[TRY IT] Tell me how many lines in the entries below contain the word "notifications"; reply with the number and nothing else.

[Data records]
═══

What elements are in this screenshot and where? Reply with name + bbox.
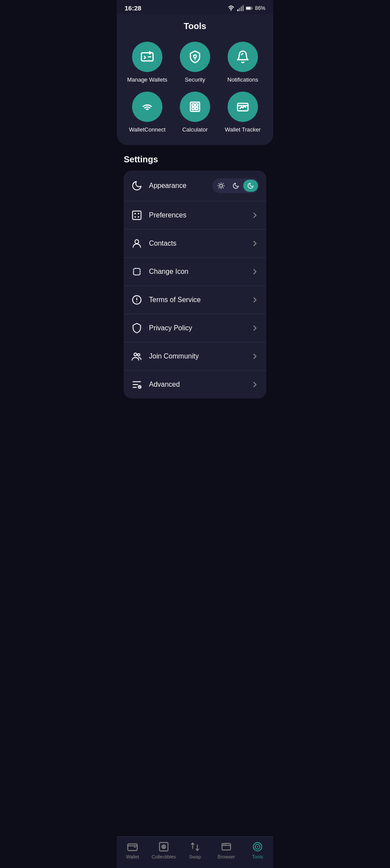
community-label: Join Community <box>149 352 245 360</box>
contacts-chevron <box>251 239 259 248</box>
status-icons: 86% <box>228 5 265 12</box>
tool-item-manage-wallets[interactable]: Manage Wallets <box>126 42 169 83</box>
tool-item-walletconnect[interactable]: WalletConnect <box>126 92 169 133</box>
preferences-icon <box>131 209 143 221</box>
svg-rect-6 <box>251 7 252 9</box>
contacts-label: Contacts <box>149 240 245 247</box>
calculator-icon-circle <box>180 92 210 122</box>
settings-row-privacy[interactable]: Privacy Policy <box>124 314 266 342</box>
svg-rect-4 <box>242 5 244 11</box>
settings-row-terms[interactable]: Terms of Service <box>124 286 266 314</box>
walletconnect-label: WalletConnect <box>129 126 165 133</box>
settings-row-change-icon[interactable]: Change Icon <box>124 258 266 286</box>
settings-section: Settings Appearance <box>117 145 273 398</box>
svg-line-24 <box>223 184 223 184</box>
svg-rect-25 <box>132 211 141 220</box>
manage-wallets-icon-circle <box>132 42 162 72</box>
svg-point-35 <box>134 353 137 356</box>
terms-label: Terms of Service <box>149 296 245 304</box>
toggle-system[interactable] <box>243 180 258 192</box>
notifications-label: Notifications <box>228 76 258 83</box>
battery-icon <box>246 5 253 12</box>
terms-icon <box>131 294 143 306</box>
security-icon <box>188 50 202 64</box>
status-bar: 16:28 86% <box>117 0 273 14</box>
svg-rect-31 <box>133 268 140 275</box>
notifications-icon <box>236 50 250 64</box>
security-icon-circle <box>180 42 210 72</box>
svg-rect-3 <box>241 7 242 11</box>
wallet-tracker-icon <box>236 100 250 114</box>
contacts-icon <box>131 237 143 250</box>
svg-rect-2 <box>239 8 240 11</box>
appearance-label: Appearance <box>149 182 206 190</box>
tool-item-wallet-tracker[interactable]: Wallet Tracker <box>221 92 264 133</box>
security-label: Security <box>185 76 205 83</box>
tools-section: Tools Manage Wallets <box>117 14 273 145</box>
svg-point-26 <box>135 213 136 214</box>
advanced-chevron <box>251 380 259 389</box>
manage-wallets-icon <box>140 50 154 64</box>
change-icon-label: Change Icon <box>149 268 245 276</box>
change-icon-icon <box>131 266 143 278</box>
terms-chevron <box>251 296 259 304</box>
battery-percentage: 86% <box>255 5 265 11</box>
calculator-label: Calculator <box>182 126 208 133</box>
community-chevron <box>251 352 259 361</box>
signal-icon <box>237 5 244 12</box>
svg-rect-15 <box>238 103 248 111</box>
settings-row-contacts[interactable]: Contacts <box>124 230 266 258</box>
svg-line-19 <box>219 184 219 184</box>
manage-wallets-label: Manage Wallets <box>127 76 168 83</box>
preferences-label: Preferences <box>149 211 245 219</box>
svg-rect-7 <box>246 7 251 9</box>
svg-rect-1 <box>237 9 238 11</box>
svg-point-30 <box>135 240 139 243</box>
preferences-chevron <box>251 211 259 220</box>
tools-title: Tools <box>126 21 264 31</box>
svg-line-23 <box>219 187 219 188</box>
svg-rect-13 <box>192 107 194 109</box>
svg-point-0 <box>231 10 231 11</box>
wallet-tracker-icon-circle <box>228 92 258 122</box>
svg-rect-8 <box>142 53 153 61</box>
svg-point-29 <box>138 216 139 217</box>
svg-rect-12 <box>195 104 198 106</box>
tool-item-notifications[interactable]: Notifications <box>221 42 264 83</box>
toggle-dark[interactable] <box>228 180 243 192</box>
svg-point-36 <box>138 354 140 356</box>
advanced-icon <box>131 378 143 391</box>
walletconnect-icon-circle <box>132 92 162 122</box>
privacy-label: Privacy Policy <box>149 324 245 332</box>
community-icon <box>131 350 143 362</box>
tool-item-calculator[interactable]: Calculator <box>173 92 217 133</box>
walletconnect-icon <box>140 100 154 114</box>
privacy-chevron <box>251 324 259 332</box>
settings-row-appearance[interactable]: Appearance <box>124 171 266 201</box>
wifi-icon <box>228 5 235 12</box>
appearance-icon <box>131 180 143 192</box>
privacy-icon <box>131 322 143 334</box>
tools-grid: Manage Wallets Security <box>126 42 264 133</box>
status-time: 16:28 <box>125 4 141 12</box>
svg-line-20 <box>223 187 223 188</box>
settings-row-community[interactable]: Join Community <box>124 342 266 371</box>
svg-rect-11 <box>192 104 194 106</box>
settings-card: Appearance <box>124 171 266 398</box>
svg-point-16 <box>220 184 223 187</box>
tool-item-security[interactable]: Security <box>173 42 217 83</box>
appearance-toggle[interactable] <box>212 178 259 193</box>
settings-row-advanced[interactable]: Advanced <box>124 371 266 398</box>
settings-title: Settings <box>124 155 266 164</box>
svg-point-27 <box>138 213 139 214</box>
change-icon-chevron <box>251 267 259 276</box>
svg-rect-14 <box>195 107 198 109</box>
notifications-icon-circle <box>228 42 258 72</box>
calculator-icon <box>188 100 202 114</box>
settings-row-preferences[interactable]: Preferences <box>124 201 266 230</box>
wallet-tracker-label: Wallet Tracker <box>225 126 261 133</box>
toggle-light[interactable] <box>214 180 228 192</box>
svg-point-28 <box>135 216 136 217</box>
advanced-label: Advanced <box>149 381 245 388</box>
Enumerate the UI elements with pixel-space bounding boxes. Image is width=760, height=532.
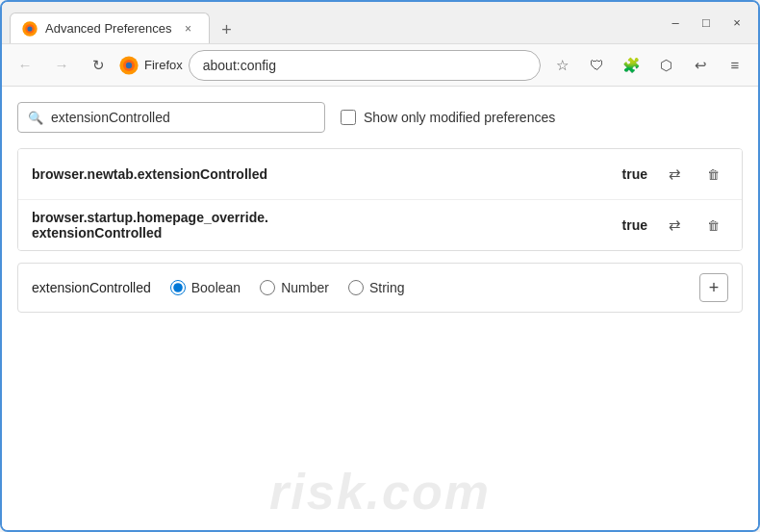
results-table: browser.newtab.extensionControlled true … [17,148,743,251]
title-bar: Advanced Preferences × + – □ × [2,2,758,44]
modified-filter-label[interactable]: Show only modified preferences [341,110,555,125]
watermark: risk.com [269,463,491,520]
address-bar[interactable]: about:config [189,50,541,81]
pref-name-2: browser.startup.homepage_override. exten… [32,210,611,241]
shield-button[interactable]: 🛡 [581,50,612,81]
forward-button[interactable]: → [46,50,77,81]
table-row: browser.startup.homepage_override. exten… [18,200,742,250]
bookmark-button[interactable]: ☆ [546,50,577,81]
delete-button-1[interactable] [697,159,728,190]
boolean-radio[interactable] [170,280,186,295]
menu-button[interactable]: ≡ [720,50,750,81]
number-radio-label[interactable]: Number [260,280,329,295]
row-actions-1 [659,159,728,190]
string-radio[interactable] [348,280,364,295]
svg-point-5 [126,62,132,67]
svg-point-2 [27,26,32,31]
boolean-radio-label[interactable]: Boolean [170,280,241,295]
minimize-button[interactable]: – [662,10,689,37]
search-box[interactable] [17,102,325,133]
firefox-brand-label: Firefox [144,58,183,72]
string-radio-label[interactable]: String [348,280,405,295]
swap-icon-1 [669,165,681,183]
modified-filter-checkbox[interactable] [341,110,356,125]
number-radio[interactable] [260,280,275,295]
toggle-button-1[interactable] [659,159,690,190]
maximize-button[interactable]: □ [693,10,720,37]
window-controls: – □ × [662,10,750,37]
trash-icon-1 [707,165,720,183]
pref-name-1: browser.newtab.extensionControlled [32,166,611,182]
toggle-button-2[interactable] [659,210,690,241]
active-tab[interactable]: Advanced Preferences × [10,13,210,43]
boolean-label: Boolean [191,280,241,295]
delete-button-2[interactable] [697,210,728,241]
tab-close-button[interactable]: × [180,20,197,38]
search-input[interactable] [51,110,315,125]
extension-button[interactable]: 🧩 [616,50,646,81]
sync-button[interactable]: ⬡ [650,50,681,81]
nav-right-icons: ☆ 🛡 🧩 ⬡ ↩ ≡ [546,50,750,81]
new-tab-button[interactable]: + [214,16,241,43]
reload-button[interactable]: ↻ [83,50,114,81]
tab-title: Advanced Preferences [45,21,172,36]
search-row: Show only modified preferences [17,102,743,133]
close-button[interactable]: × [723,10,750,37]
back-button[interactable]: ← [10,50,40,81]
type-radio-group: Boolean Number String [170,280,405,295]
swap-icon-2 [669,216,681,234]
number-label: Number [281,280,329,295]
search-icon [28,109,43,126]
pref-value-1: true [622,166,647,182]
pref-value-2: true [622,217,647,233]
trash-icon-2 [707,216,720,234]
new-pref-name: extensionControlled [32,280,151,295]
tab-area: Advanced Preferences × + [10,2,662,43]
navigation-bar: ← → ↻ Firefox about:config ☆ 🛡 🧩 ⬡ ↩ ≡ [2,44,758,87]
new-pref-row: extensionControlled Boolean Number Strin… [17,263,743,313]
main-content: Show only modified preferences browser.n… [2,87,758,530]
browser-window: Advanced Preferences × + – □ × ← → ↻ Fir… [0,0,760,532]
string-label: String [369,280,405,295]
add-pref-button[interactable]: + [699,273,728,302]
modified-filter-text: Show only modified preferences [364,110,555,125]
row-actions-2 [659,210,728,241]
firefox-logo [119,56,139,75]
tab-favicon [22,21,38,37]
address-text: about:config [203,58,526,73]
history-button[interactable]: ↩ [685,50,716,81]
table-row: browser.newtab.extensionControlled true [18,149,742,200]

═══

[ANSWER TO THIS EXERCISE] 4